Rafael levanta a cabeça, os olhos encaram o ônibus parar no ponto. Ele segue com o olhar o veículo voltar a andar, levando algumas pessoas para outro lugar da cidade. Rafael suspira pesado, como se tivesse um peso em seu peito, sufocando sua respiração.
— O que eu falei sobre o toque de recolher? — A voz irritada de Daniel força Rafael a olhar para o lado, seus olhos brilham vendo o rapaz ainda vestido com o uniforme da ROTA. Daniel joga a bituca de cigarro no chão e se aproxima, a marca vermelha de bala na bochecha e orelha.Rafael ainda se sentia culpado pela ferida. — E desde quando o policial sabe sobre o toque de recolher? — Rafael brinca assistindo Daniel parar na frente dele. O mais velho coloca a mão no rosto do moreno e o empurra para trás, fazendo-o cair para trás com uma risada maliciosa. Rafael cai no chão sentando, ele revira os olhos e levanta, batendo as mãos na bermuda.
— Cala a boca. Tá parado aqui por que? Tava esperando o papai aqui? — Daniel brinca com uma risada no final da frase.
— Estava esperando o Gabriel, mas ele ainda não voltou do hospital, ele foi ver o Filipe. — Rafael explica se aproximando um pouco, os dois se encaram por alguns segundos. Daniel suspira pesadamente, ele desvia o olhar para o lado. Aquele dia foi corrido até para ele, que está acostumado com a perseguição. — Você está bem?
A pergunta de Rafael tira Daniel dos pensamentos, ele passa uma mão no rosto, cansado. — Deixei o carro na Berrini e vim de ônibus...eles querem mesmo acabar com a gente. Meu, se eles matarem o Filipe já era pra gente, ficamos vulneráveis, sem os planos dele não teremos como pensar rápido. —Daniel fala caminhando lentamente para dentro da favela. Rafael segue ao lado.
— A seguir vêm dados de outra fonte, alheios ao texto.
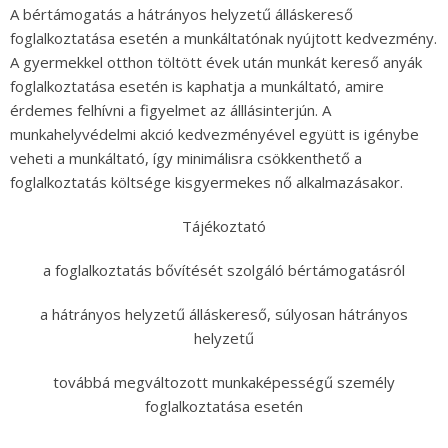
A bértámogatás a hátrányos helyzetű álláskereső
foglalkoztatása esetén a munkáltatónak nyújtott kedvezmény.
A gyermekkel otthon töltött évek után munkát kereső anyák
foglalkoztatása esetén is kaphatja a munkáltató, amire
érdemes felhívni a figyelmet az álllásinterjún. A
munkahelyvédelmi akció kedvezményével együtt is igénybe
veheti a munkáltató, így minimálisra csökkenthető a
foglalkoztatás költsége kisgyermekes nő alkalmazásakor.
Tájékoztató
a foglalkoztatás bővítését szolgáló bértámogatásról
a hátrányos helyzetű álláskereső, súlyosan hátrányos
helyzetű
továbbá megváltozott munkaképességű személy
foglalkoztatása esetén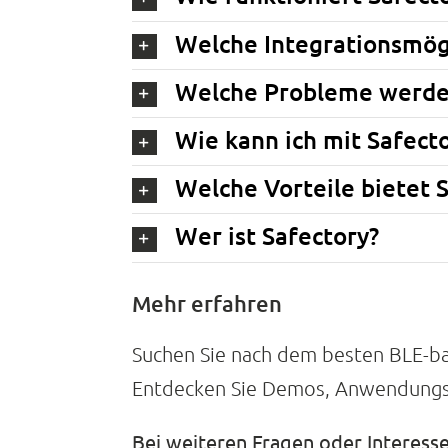
Welche Integrationsmögl
Welche Probleme werden
Wie kann ich mit Safecto
Welche Vorteile bietet 
Wer ist Safectory?
Mehr erfahren
Suchen Sie nach dem besten BLE-bas
Entdecken Sie Demos, Anwendungsfä
Bei weiteren Fragen oder Interess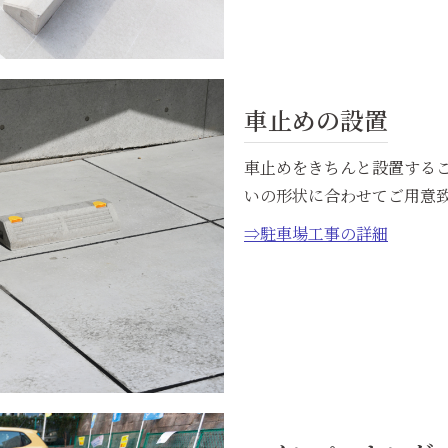
車止めの設置
車止めをきちんと設置する
いの形状に合わせてご用意
⇒駐車場工事の詳細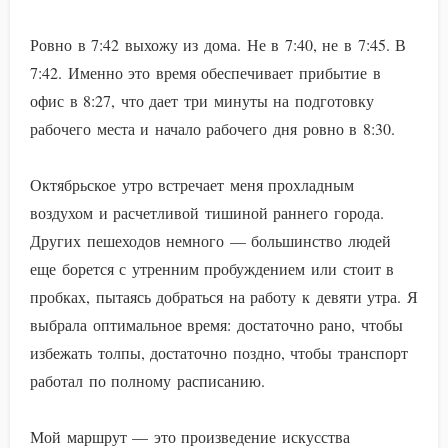
Ровно в 7:42 выхожу из дома. Не в 7:40, не в 7:45. В
7:42. Именно это время обеспечивает прибытие в
офис в 8:27, что дает три минуты на подготовку
рабочего места и начало рабочего дня ровно в 8:30.
Октябрьское утро встречает меня прохладным
воздухом и расчетливой тишиной раннего города.
Других пешеходов немного — большинство людей
еще борется с утренним пробуждением или стоит в
пробках, пытаясь добраться на работу к девяти утра. Я
выбрала оптимальное время: достаточно рано, чтобы
избежать толпы, достаточно поздно, чтобы транспорт
работал по полному расписанию.
Мой маршрут — это произведение искусства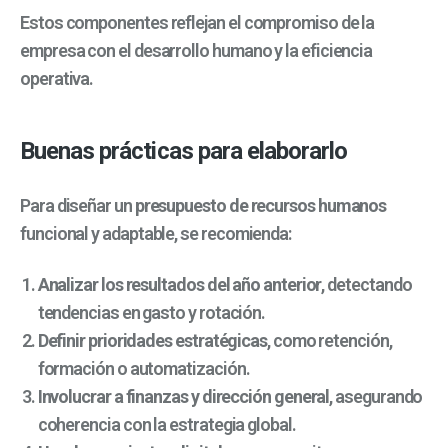
Estos componentes reflejan el compromiso de la
empresa con el desarrollo humano y la eficiencia
operativa.
Buenas prácticas para elaborarlo
Para diseñar un
presupuesto de recursos humanos
funcional y adaptable, se recomienda:
Analizar los resultados del año anterior
, detectando
tendencias en gasto y rotación.
Definir prioridades estratégicas
, como retención,
formación o automatización.
Involucrar a finanzas y dirección general
, asegurando
coherencia con la estrategia global.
— Filipe é tão importante assim?
— É ele que faz os planos...ele chegou junto com Gabriel neste lugar. A princípio fiquei receoso de confiar neles, já que eram de fora da quebrada, mas com o tempo eles receberam meu respeito. Filipe rapidamente conseguiu mostrar ser um grande estrategista, talvez pelo fato dele ter vindo do interior, sabe, caipira...vaqueiro...ele sempre tem umas ideias absurdas. — Daniel dá de ombros olhando para frente, os olhos cansados, o corpo querendo descansar daquele dia.
— É...ele falou que ia me ensinar a cavalgar...
— Vai tomar no cu, não vai cavalgar com ele não, mano!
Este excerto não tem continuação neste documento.